Wilson hobbled out to the kitchen with the trash; House didn’t thank him and he certainly didn’t offer to help. The nearly-empty fridge contained two Tupperware containers of indeterminate origin, a jar with a biohazard sticker on it, a wrinkled apple, mayonnaise, a carton of orange juice and, sure enough, the remains of a 6-pack. He fully intended to go back to the living room with the beer, but the raft of white sheets in the chaotic ocean of House’s bedroom proves too tempting.
“Don’t you dare…” House called warningly when he heard the squeaky mattress springs.
“Just resting my foot,” Wilson yelled back, but he was nearly asleep when an idea wriggled into his head. A sensory memory, of other times he’d been this drained, of thirty-six hour rotations, people who were now beyond his help. It was ridiculous, of course…so improbable that it wouldn’t let him sleep. Finally he hauled himself up, turned on a bedside lamp, and hopped out toward the living room. Already his ankle was stiffening up, but at least the pain had lessened. His host was stretched out on the couch with legal pads and journals fanned out on the coffee table around Wilson’s abandoned coffee mug. The Late Late Show flickered on the TV.

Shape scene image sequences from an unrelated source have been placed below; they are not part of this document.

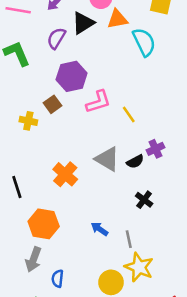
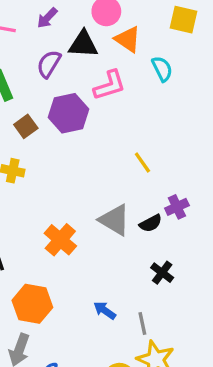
orange triangle: (117, 19) -> (128, 39), turned 45
black triangle: (83, 23) -> (83, 44), turned 35
cyan semicircle: (144, 42) -> (162, 69), size x0.7
pink L-shape: (98, 102) -> (110, 85), moved
brown square: (53, 104) -> (26, 126), moved

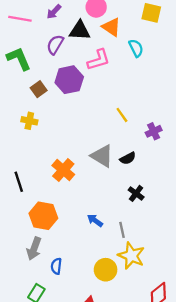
purple cross: (177, 207) -> (154, 131), moved

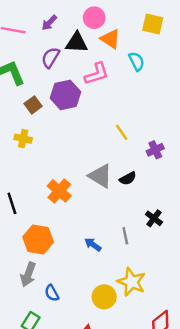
black cross: (136, 193) -> (154, 218), moved
gray line: (122, 230) -> (125, 236), moved
blue semicircle: (56, 266) -> (52, 293), turned -35

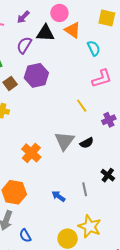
pink L-shape: (97, 74) -> (102, 78), moved
gray triangle: (100, 176) -> (65, 141), turned 35

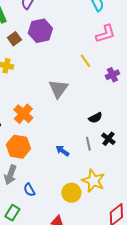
gray triangle: (65, 141) -> (58, 89), moved
black semicircle: (87, 143) -> (95, 118), moved
orange cross: (31, 153) -> (23, 114), moved
black cross: (108, 175) -> (108, 139), moved

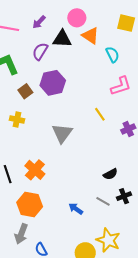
gray triangle: (58, 89) -> (62, 133), moved
black cross: (108, 139) -> (124, 196), turned 32
gray line: (88, 144) -> (103, 201), turned -48

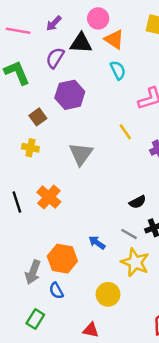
cyan semicircle: (112, 55) -> (118, 70), moved
brown square: (25, 91) -> (38, 117), moved
yellow cross: (17, 120) -> (30, 148), moved
orange hexagon: (30, 205) -> (62, 259), moved
yellow star: (108, 240) -> (135, 262), moved

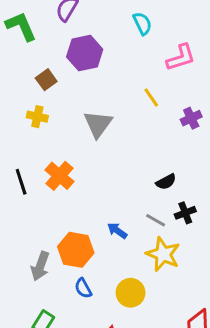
blue semicircle: (56, 291) -> (83, 288), moved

“Hey? Are you awake?” Wilson whispered.
“No,” House said crisply.
Wilson smirked; he should have seen that one coming. “I was…I wondered-those questions about the proverbs and the sins?”
“Yeah?” House’s eyes wandered from his journal article to the television, already bored with the conversation.

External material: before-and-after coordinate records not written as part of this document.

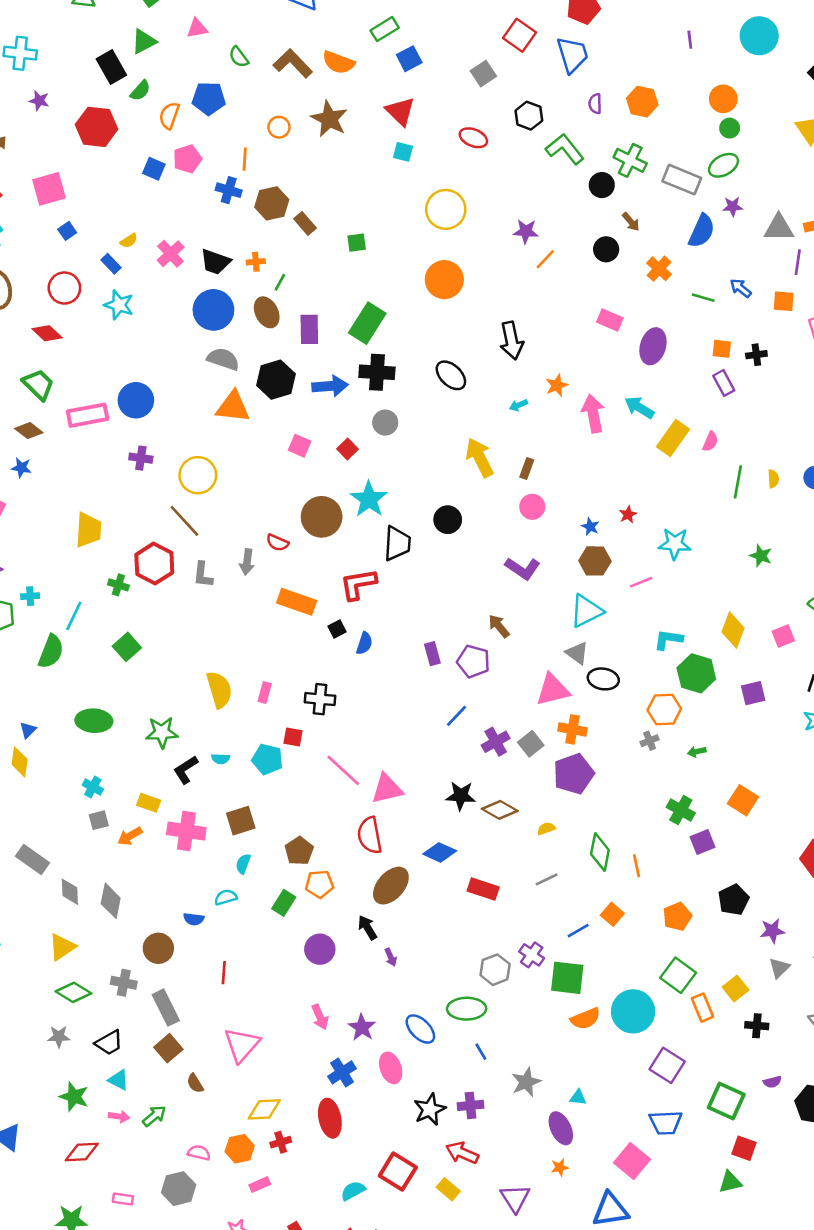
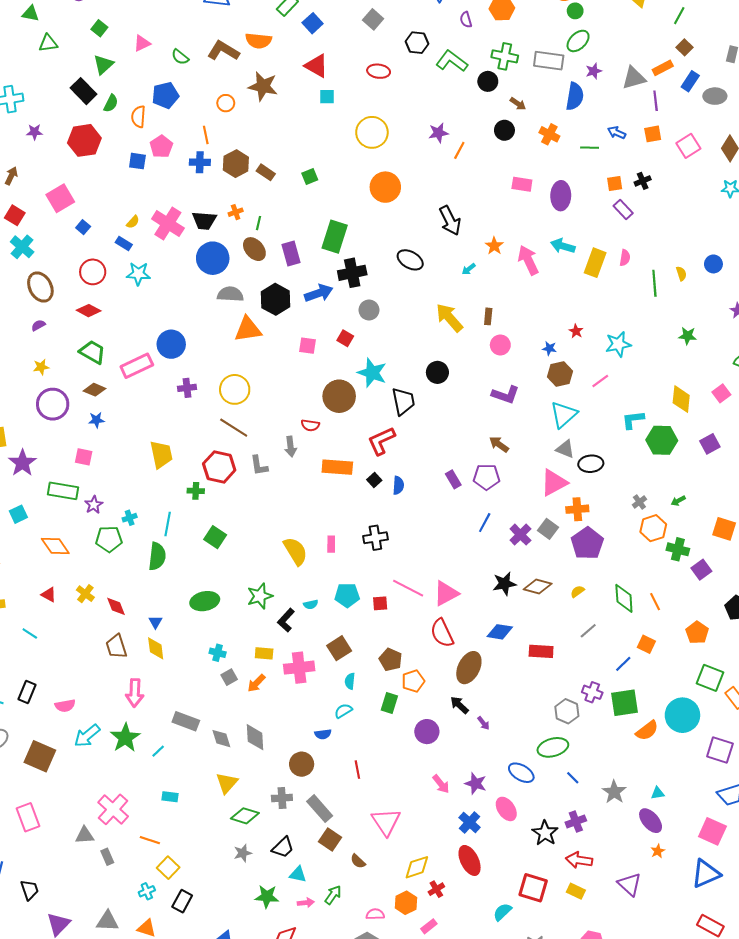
pink cross: (171, 254) -> (168, 223), size x1.4
orange hexagon: (664, 709) -> (653, 528), moved
red square: (293, 737) -> (380, 603), moved

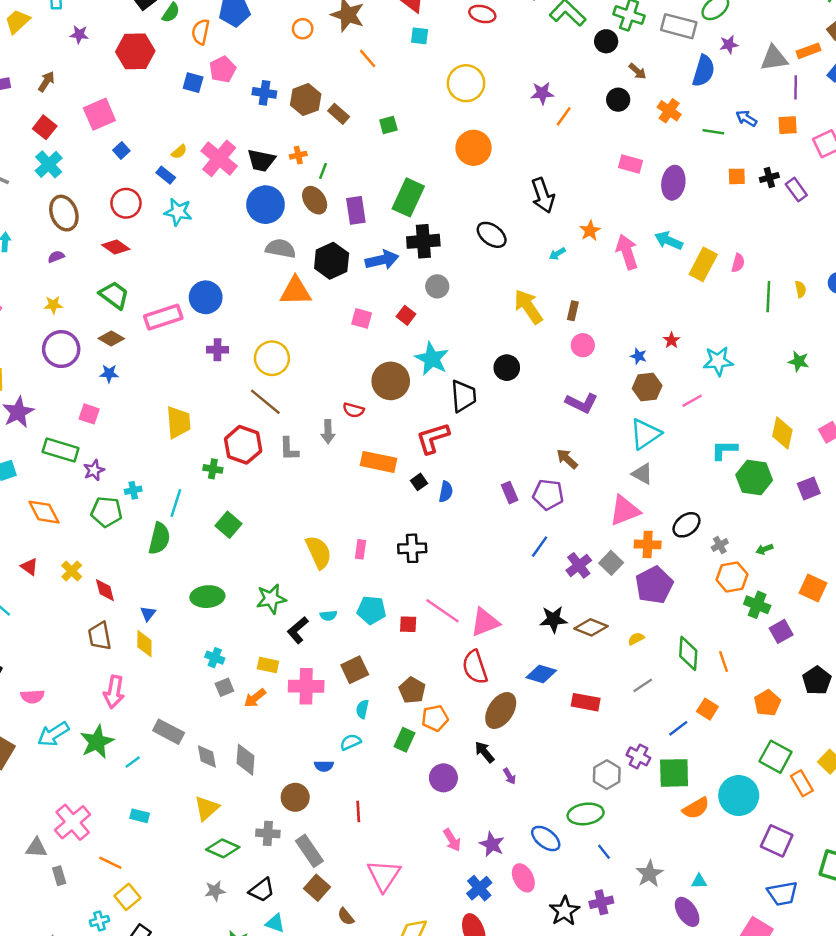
orange line: (206, 135) -> (368, 58), moved, turned -36
purple rectangle: (623, 209) -> (796, 190), moved
black ellipse: (591, 464) -> (686, 525), moved, turned -40

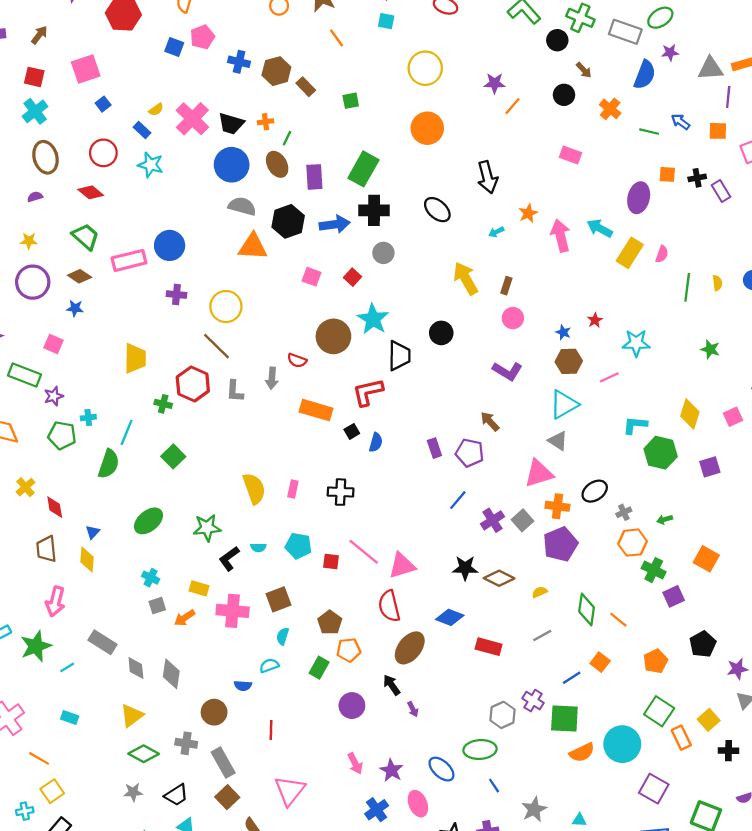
red square: (45, 127) -> (34, 77), turned -30
purple ellipse: (673, 183) -> (639, 198), moved
green ellipse: (207, 597) -> (148, 521), turned -40
orange line: (723, 662) -> (618, 620), turned -36

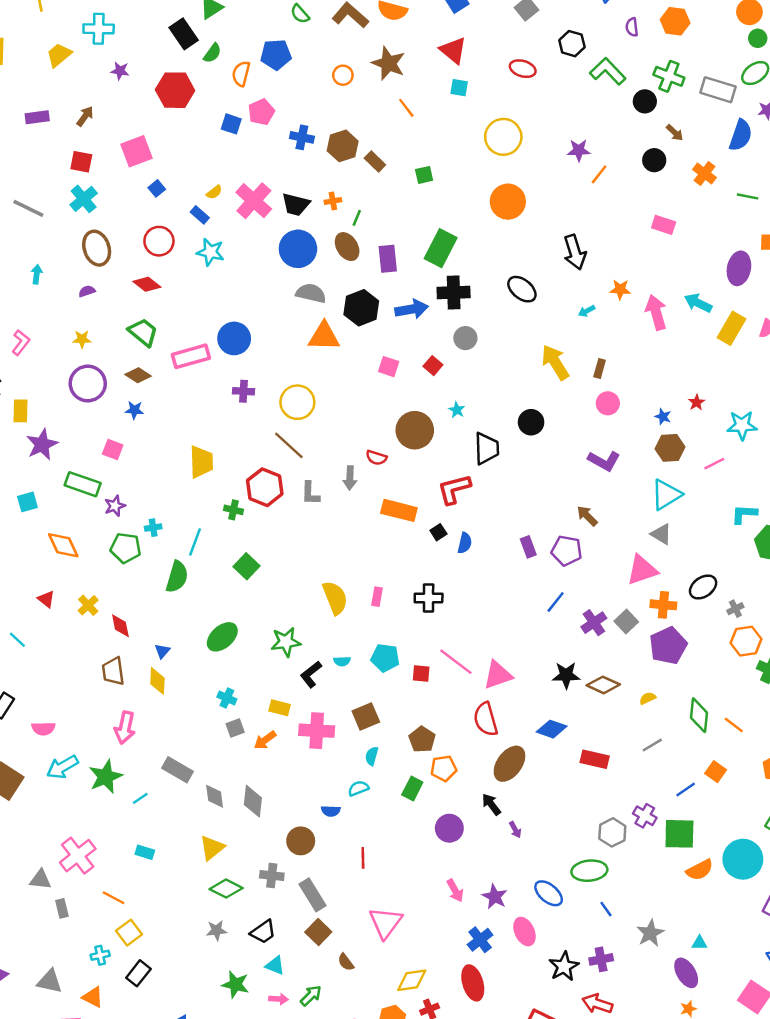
orange star: (528, 213) -> (620, 289), turned 30
cyan star: (373, 319) -> (457, 410), size x0.5

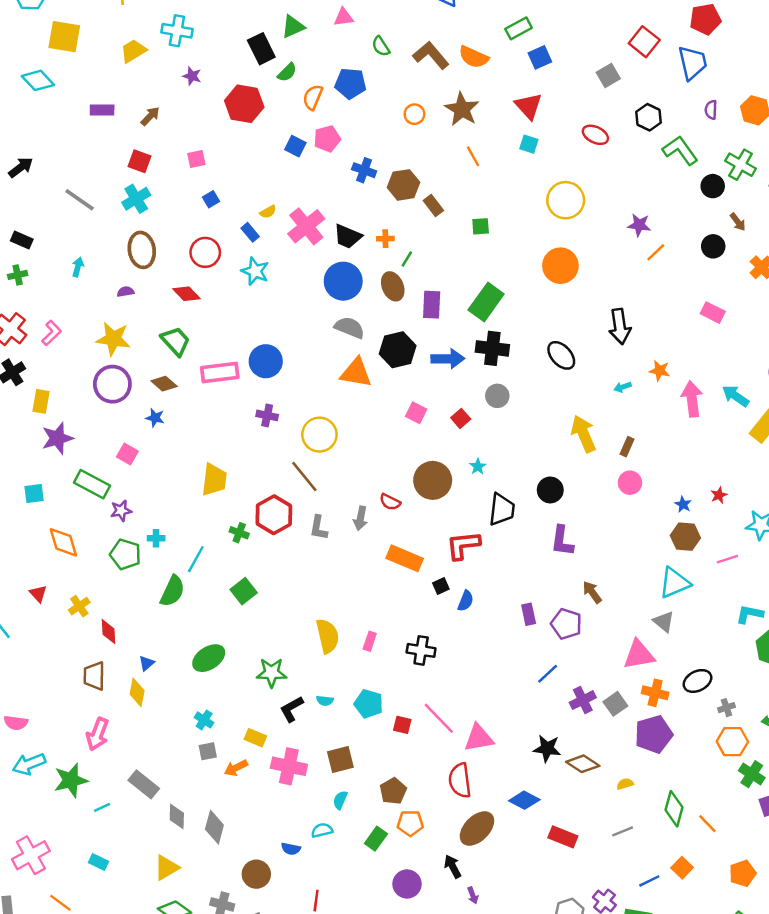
pink square: (136, 151) -> (196, 159), size x0.6
yellow star: (82, 339) -> (113, 339), size x1.8
purple L-shape: (604, 461) -> (562, 541), moved, turned 60

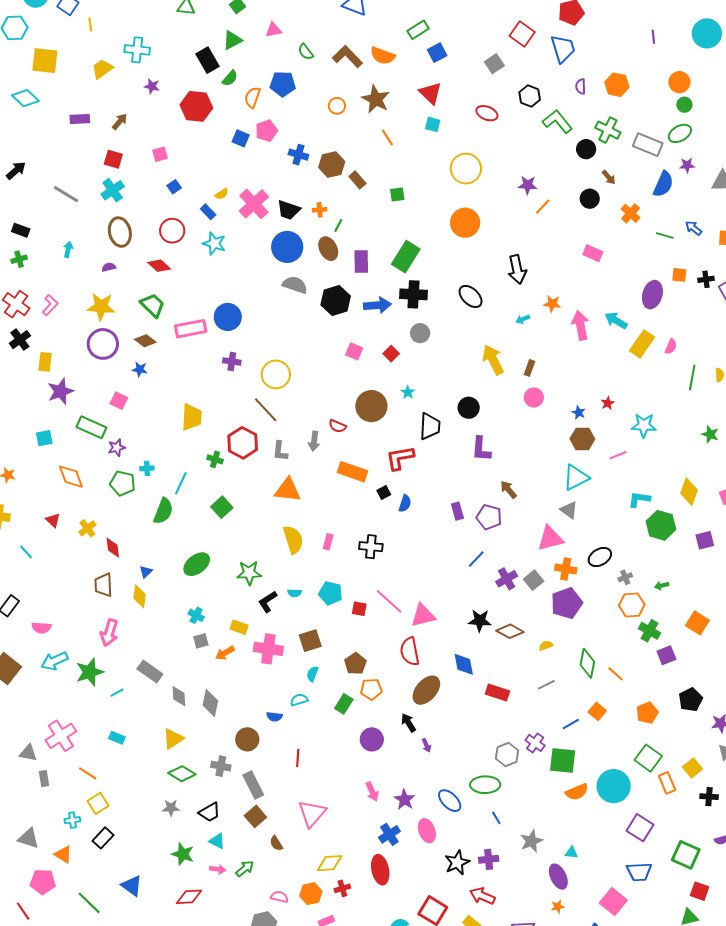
orange triangle: (356, 373) -> (288, 490), moved
blue diamond: (524, 800) -> (464, 664), turned 55

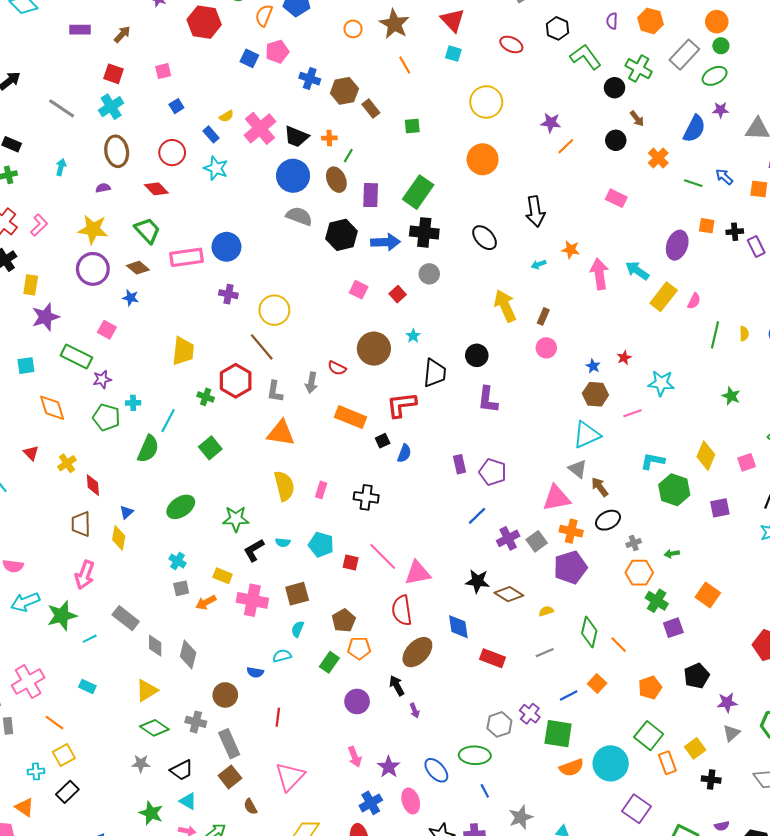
gray rectangle: (648, 145) -> (684, 55), moved, turned -72
brown arrow: (509, 490) -> (600, 487), moved

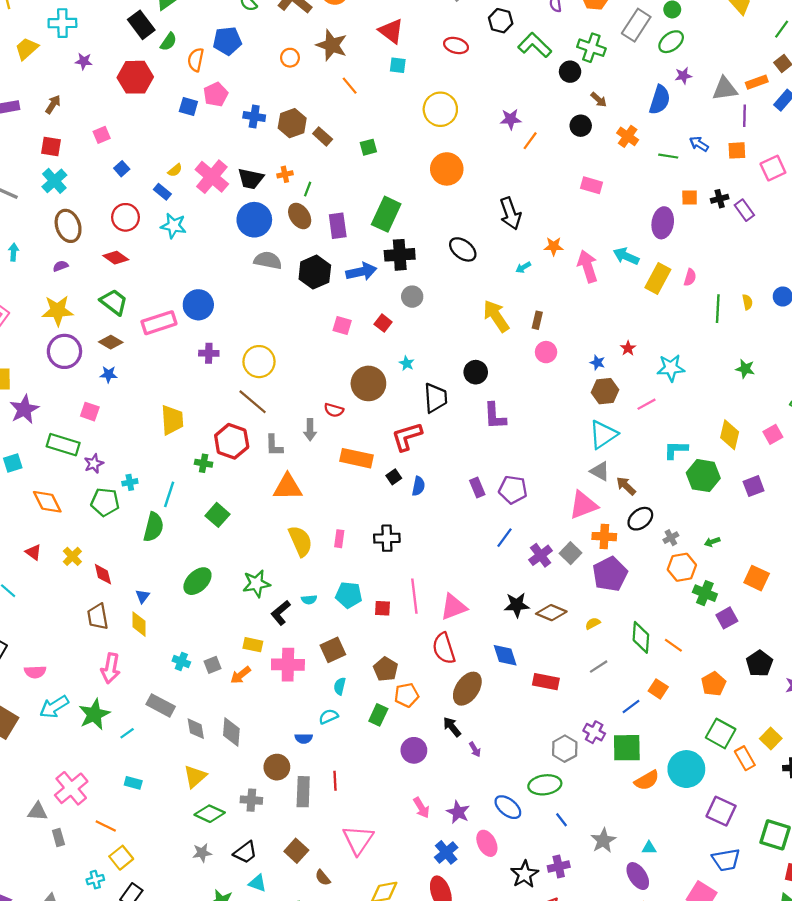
pink line: (383, 556) -> (414, 596), turned 48
cyan cross: (178, 561) -> (181, 662), moved
gray rectangle: (229, 744) -> (303, 792), moved, turned 36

“Were those mental state tests?”
“Hmmm?” House asked blandly.
“I used to sit up with my patients-the youngest ones-during my residency…” Wilson started.
“Good for you, Ms. Nightingale.”
House didn’t seem to be listening any more, caught up with whatever was on the tube, but Wilson needed to keep talking. “And I’d have them recite the alphabet, or Mary Had a Little Lamb, or whatever, so I’d know when they were conscious and oriented and-was that what you were doing?”
“You mean was I playing twenty questions so I could be sure your brain hadn’t turned to frozen broccoli?” House punched the remote, turning the TV off; he sounded strangely pleased, but Wilson couldn’t make out his expression in the quick afterburn of the dying picture.
“Yeah.”
“Nah,” House stretched and headed for the bedroom. “I was just testing your theology.”
“Where are you going?”
“Bed. You’re the guest, you get the couch. Don’t move any of the stuff on the coffee table.” House’s voice got fainter as he moved farther away. “I’m not getting up before noon tomorrow; make your own coffee. The door’ll lock behind you, so don’t leave unless you’re going.”
Wilson was drifting, tired, and the medicine was kicking in. “I can find my own way home,” he told the empty living room, too out of it to realize that House hadn’t asked.